Well, I spoke too soon. The webcast from the live show last night is somewhat botched. The volume is ok (maybe a little low) for the band, but the music the DJ played before the show is almost inaudible. I wasn't there in person, so I'm not totally sure, but I'm guessing that the DJ just wasn't playing very loud. Which was ok before, when we were heavily amping the feed from the main room and counting on the compressor to compensate for it (even quiet music would come out at a reasonable volume.) But now that it turns out that the compressor can't handle an input that's too loud, we're just screwed. Well, maybe the set of controls labelled "expander" on the front of the compressor can cope with this. More experimentation needed, I guess...
Also, the mix on the webcast sounds way too vocal-heavy (I think that's often the case, even when it doesn't sound that way in person.) The webcast is getting exactly what came out of the mixing board, so that suggests that we need a custom EQ setting in front of the webcast to compensate for the room accoustics or whatever, to make it sound like what you'd hear if you were here in person. Another thing that would be easy with a second Soundweb...
Someone pointed out why the vocals are always louder on the webcast: because they're always louder in the room's PA. That's because there are things on stage like guitar amps and drum kits. Those are loud. So the vocals are louder in the PA to compensate for that. Meaning, sadly, this is not something that can be fixed with a webcast-only EQ setting: the only real way to fix it would be to have a webcast-only mix, which would be prohibitively expensive (we'd need to have another engineer and another board to do it: it would not be the automated affair that our webcasts are now.)
One second-best way to fix it would be to do the webcast not from a mixing board feed, but instead, from a microphone in the room (this would also bring in more crowd noise, which would be nice: right now, the only applause you hear between songs is that which the vocal mics pick up.)
That would work well for Real Bands, but wouldn't work as well for the kind of Karaoke acts we get most of the time: bands whose entire act is coming off DAT are going to sound better if we have the raw feed, without an air gap. And the same is true of "live PA" acts (which is what DJs call themselves when they try to pretend they're in a band instead of just doing mixing of prerecorded material.)

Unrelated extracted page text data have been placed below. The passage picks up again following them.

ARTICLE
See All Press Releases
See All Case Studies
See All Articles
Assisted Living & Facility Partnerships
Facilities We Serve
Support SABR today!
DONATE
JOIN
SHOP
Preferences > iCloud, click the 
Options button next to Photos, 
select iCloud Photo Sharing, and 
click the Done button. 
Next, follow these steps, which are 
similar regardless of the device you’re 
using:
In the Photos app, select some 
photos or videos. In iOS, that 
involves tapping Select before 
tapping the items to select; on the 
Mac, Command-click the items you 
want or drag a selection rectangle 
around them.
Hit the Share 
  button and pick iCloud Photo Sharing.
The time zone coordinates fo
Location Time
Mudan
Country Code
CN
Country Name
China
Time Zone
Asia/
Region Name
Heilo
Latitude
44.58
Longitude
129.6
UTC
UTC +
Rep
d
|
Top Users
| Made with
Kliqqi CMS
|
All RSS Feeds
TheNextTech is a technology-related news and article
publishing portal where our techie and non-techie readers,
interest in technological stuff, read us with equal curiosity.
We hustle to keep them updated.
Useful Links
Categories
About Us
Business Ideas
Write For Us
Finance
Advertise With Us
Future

In other news, the Icecast server keeps hanging. I don't know why; it's been up for 45 days, and nothing seems out of the ordinary on the machine, but I've had to restart it three times in the last 48 hours. "Maybe rebooting will fix it."
I'm still baffled as to how people manage to do this. The only place the various email addresses like email@example.com are listed is on the Contact page, and nowhere on that page does it say anything about beta1-adrenergic receptors.

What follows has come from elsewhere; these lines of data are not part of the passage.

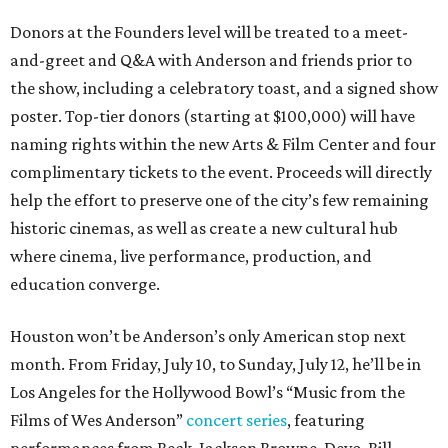
Donors at the Founders level will be treated to a meet-
and-greet and Q&A with Anderson and friends prior to
the show, including a celebratory toast, and a signed show
poster. Top-tier donors (starting at $100,000) will have
naming rights within the new Arts & Film Center and four
complimentary tickets to the event. Proceeds will directly
help the effort to preserve one of the city’s few remaining
historic cinemas, as well as create a new cultural hub
where cinema, live performance, production, and
education converge.
Houston won’t be Anderson’s only American stop next
month. From Friday, July 10, to Sunday, July 12, he’ll be in
Los Angeles for the Hollywood Bowl’s “Music from the
Films of Wes Anderson”
concert series
, featuring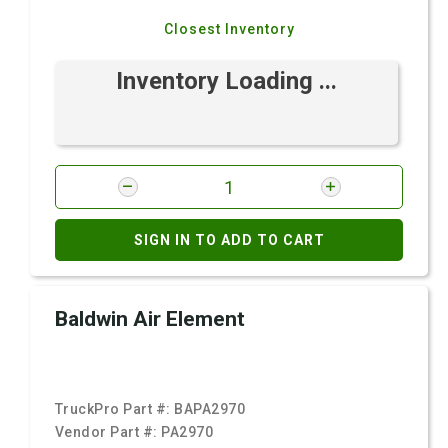
Closest Inventory
Inventory Loading ...
SIGN IN TO ADD TO CART
Baldwin Air Element
TruckPro Part #:
BAPA2970
Vendor Part #:
PA2970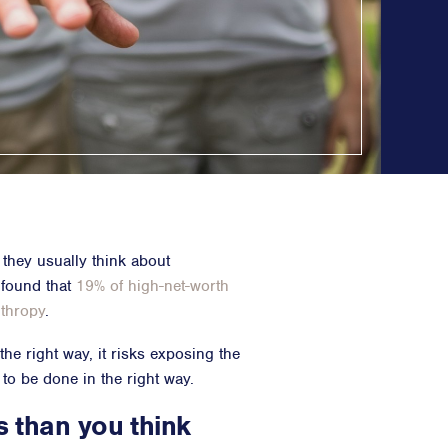
Counsel
n Planning
 Inclusion
ainability
opy & CSR
ositioning, & Narrative
, they usually think about
 found that
19% of high-net-worth
nthropy
.
he right way, it risks exposing the
 to be done in the right way.
s than you think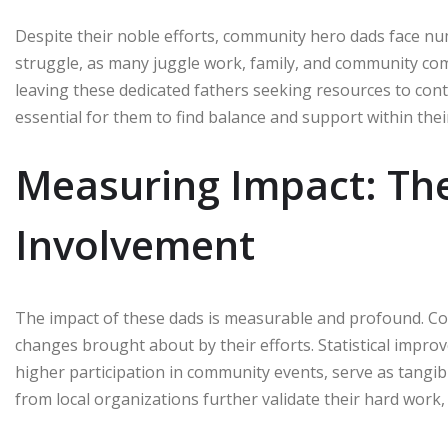
Despite their noble efforts, community hero dads face
struggle, as many juggle work, family, and community com
leaving these dedicated fathers seeking resources to cont
essential for them to find balance and support within the
Measuring Impact: The 
Involvement
The impact of these dads is measurable and profound. Com
changes brought about by their efforts. Statistical impro
higher participation in community events, serve as tangib
from local organizations further validate their hard work,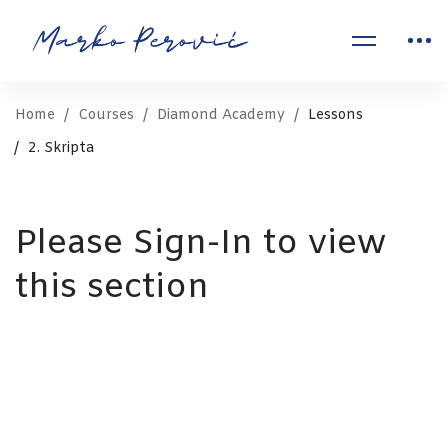
Home
Courses
Diamond Academy
Lessons
2. Skripta
Please Sign-In to view
this section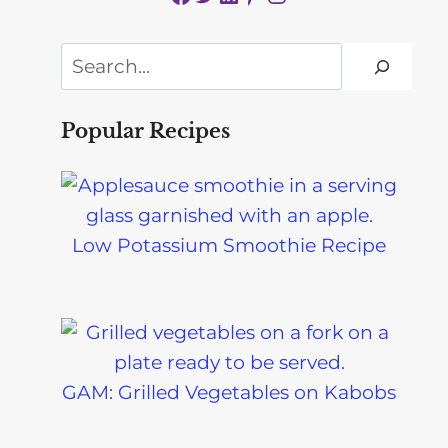
Search
Popular Recipes
Low Potassium Smoothie Recipe
GAM: Grilled Vegetables on Kabobs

Subject: About DNA Sequencing Order
Date: Thu, 27 Feb 2003 20:09:19 +0800
From: =?gb2312?.......=?= <.....@hotmail.com>
Dear Professor :
Can you test the whole DNA sequence of beta1-adrenergic receptor? Can you determine whether there is gene mutation in the DNA sequence and the positions of the mutation?

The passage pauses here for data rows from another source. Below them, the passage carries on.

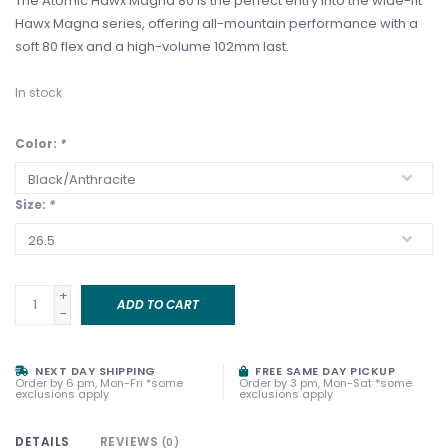
The Atomic Hawx Magna 80 is the perfect entry into the wide-fit
Hawx Magna series, offering all-mountain performance with a
soft 80 flex and a high-volume 102mm last.
In stock
Color:
*
Size:
*
+
ADD TO CART
-
NEXT DAY SHIPPING
FREE SAME DAY PICKUP
Order by 6 pm, Mon-Fri *some
Order by 3 pm, Mon-Sat *some
exclusions apply
exclusions apply
DETAILS
REVIEWS
(0)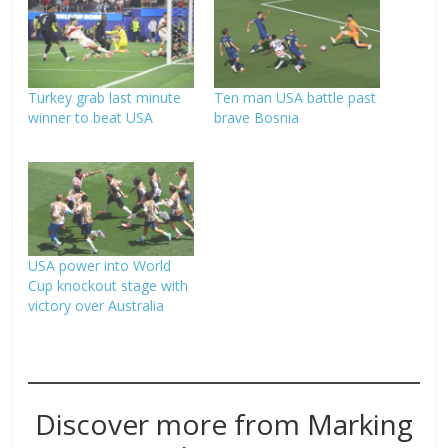
Turkey grab last minute
Ten man USA battle past
winner to beat USA
brave Bosnia
USA power into World
Cup knockout stage with
victory over Australia
Discover more from Marking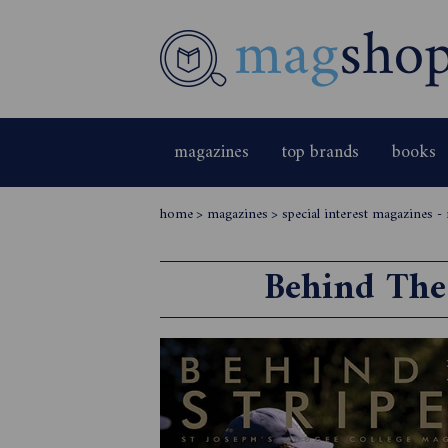
magazines
top brands
books
home
>
magazines
>
special interest magazines -
Behind The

We prepared the sample as follows, is it acceptable?
- the DNA is abstracted using QIAGEN (DNA Blood Mini Kit) reagent box
- the sample is original DNA
- the DNA is dissolved in TE (Tris-HCL and EDTA)
- the volume of the sample is 350ul
What is the temperature required for preserving the samples?
There are 1434 (478 multiply 3) base pairs in beta1-adrenergic receptor. How much does it cost to test the whole DNA sequence of beta1-adrenergic receptor and determine the mutation positions? How much should we pay at the time of delivering sample?
Could you tell me your post address, postcode, phone number and the receiver for sending sample? In which way will you notify me the testing result?
My contact information is as follows:
eagerly waiting for your answer
Ms. Xxx Xxxx, Shenzhen, China
I'm sure I've only made it worse by posting this message, thus providing more fodder for people Googling us for things we don't do.